Along with the adjuster and your insurance company’s preferred shop, it is important to get a second and third opinion. You can have your vehicle brought to a shop that is to your liking, and have additional estimates run that you can compare with the company’s assessment.

The sooner the adjuster has written their report, the sooner the company will write a check for your damages, so it is important to work quickly with your adjuster, the shop, and the company.

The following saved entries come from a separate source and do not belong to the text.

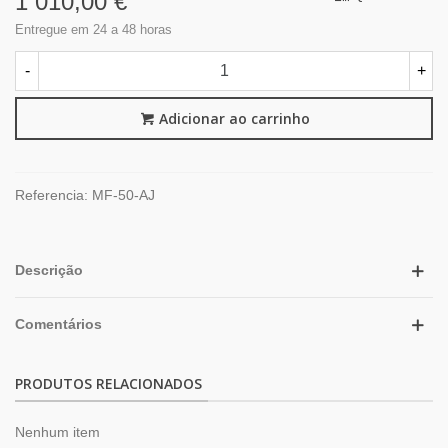
1 010,00 €
Entregue em 24 a 48 horas
-
+
Adicionar ao carrinho
Referencia:
MF-50-AJ
Descrição
Comentários
PRODUTOS RELACIONADOS
Nenhum item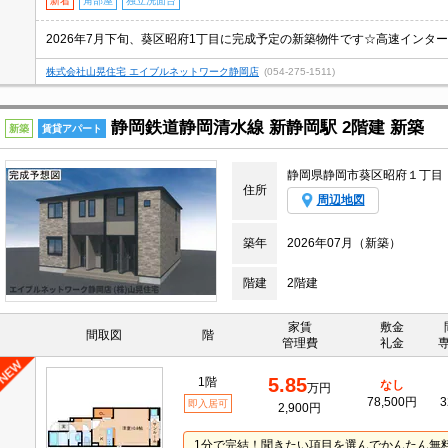
新着
角部屋
独立洗面台
株式会社山晃住宅 エイブルネットワーク静岡店
(054-275-1511)
静岡鉄道静岡清水線 新静岡駅 2階建 新築
新築
賃貸アパート
静岡県静岡市葵区昭府１丁目
住所
周辺地図
築年
2026年07月（新築）
階建
2階建
家賃
敷金
間取図
階
管理費
礼金
5.85
1階
なし
万円
78,500円
3
即入居可
2,900円
1分で完結！聞きたい項目を選んでかんたん無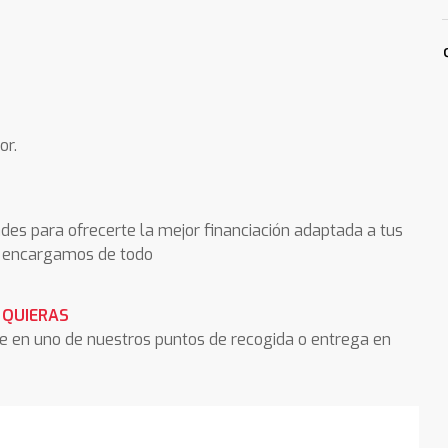
or.
des para ofrecerte la mejor financiación adaptada a tus
os encargamos de todo
 QUIERAS
he en uno de nuestros puntos de recogida o entrega en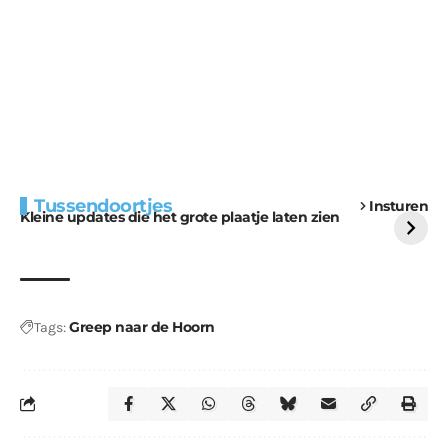
Extra bouwmateriaal
Tunnels blijven een
Tussendoortjes
Insturen
voor kabouters
uitdaging
Kleine updates die het grote plaatje laten zien
Greep naar de Hoorn
Tags: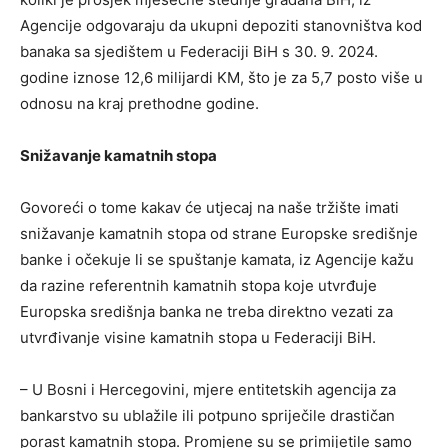
Agencije odgovaraju da ukupni depoziti stanovništva kod
banaka sa sjedištem u Federaciji BiH s 30. 9. 2024.
godine iznose 12,6 milijardi KM, što je za 5,7 posto više u
odnosu na kraj prethodne godine.
Snižavanje kamatnih stopa
Govoreći o tome kakav će utjecaj na naše tržište imati
snižavanje kamatnih stopa od strane Europske središnje
banke i očekuje li se spuštanje kamata, iz Agencije kažu
da razine referentnih kamatnih stopa koje utvrđuje
Europska središnja banka ne treba direktno vezati za
utvrđivanje visine kamatnih stopa u Federaciji BiH.
– U Bosni i Hercegovini, mjere entitetskih agencija za
bankarstvo su ublažile ili potpuno spriječile drastičan
porast kamatnih stopa. Promjene su se primijetile samo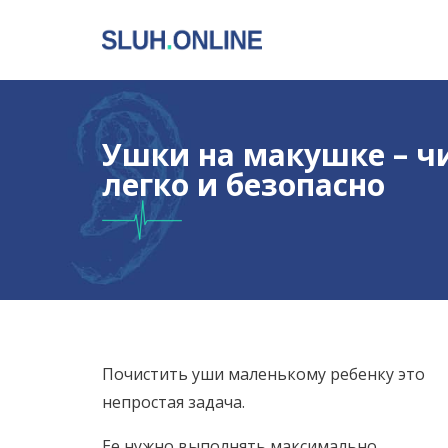
Ушки на макушке – ч
легко и безопасно
Почистить уши маленькому ребенку это
непростая задача.
Ее нужно выполнять максимально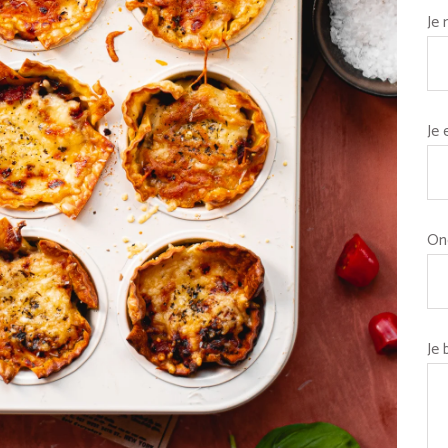
Je
Je 
On
Je 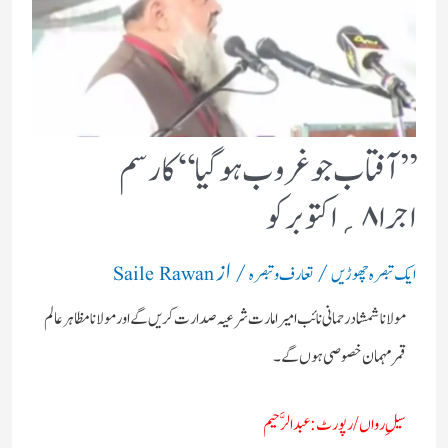
’’آفتاب جو غروب ہوگیا ‘‘ کا رسم
اجرا۸؍اکتوبر کو
/
/ از
ایک تبصرہ چھوڑیں
تعارف و تبصرہ
Saile Rawan
مولانا شمشاد رحمانی نائب امیر امارت شرعیہ صدارت کریں گے اور مولانا مظاہر عالم
قمر مہمان خصوصی ہوں گے۔
سیلِ رواں/رپورٹ :عبدالرَّحیم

More Tips For Getting A Repair Estimate After A Car Accident

Tip One: Research All Of Your Options Thoroughly

Starting out on your auto repair estimate journey, make a list of collision repair shops to research. It is important to choose well-established collision repair shops with a history of customer satisfaction. Read reviews from car owners online, and then choose at least three shops to reach out to. When you reach out, be sure to request a detailed breakdown of the repairs included, and have the shop outline costs for parts and labor along with the breakdown. You can then compare the breakdowns line by line between each shop when making your decision, and use it as a reference later once you’ve chosen a shop to work with.

Tip Two: Take More Than Price Into Account When Choosing Who To Repair Your Automobile

Do not assume that just because a repair shop is pitching you a higher estimate than others means that the shop is overcharging for the fix. Estimates for collision repairs can vary greatly, and the price differences could speak to the quality of parts being used, or the labor itself.

Likewise, you should be wary if your insurance adjuster recommends a shop with a substantially lower estimate than others that you received. While less expensive for the insurer, the quality of parts and labor may be less, and you may not be happy with the end result.

Overall, you should make a line-by-line comparison of the estimates you receive, and use this comparison, along with reviews, to make an informed choice on who to choose to repair your vehicle.

Tip Three: Work Ahead Of Your Insurance Company If You Can

It can sometimes take more than a week for your insurance company to send an adjuster out to check on your automobile. You do not need to wait for your insurer to send an adjuster to assess the damage of your vehicle after an accident or collision before you begin shopping for repair estimates.

If you are in a hurry to return your vehicle to the road, you can pay for the repair yourself, and be reimbursed from your insurer later. Keep in mind, though, that it may be difficult to be reimbursed for the full amount that you paid after the work is completed, especially if you go with a higher estimate.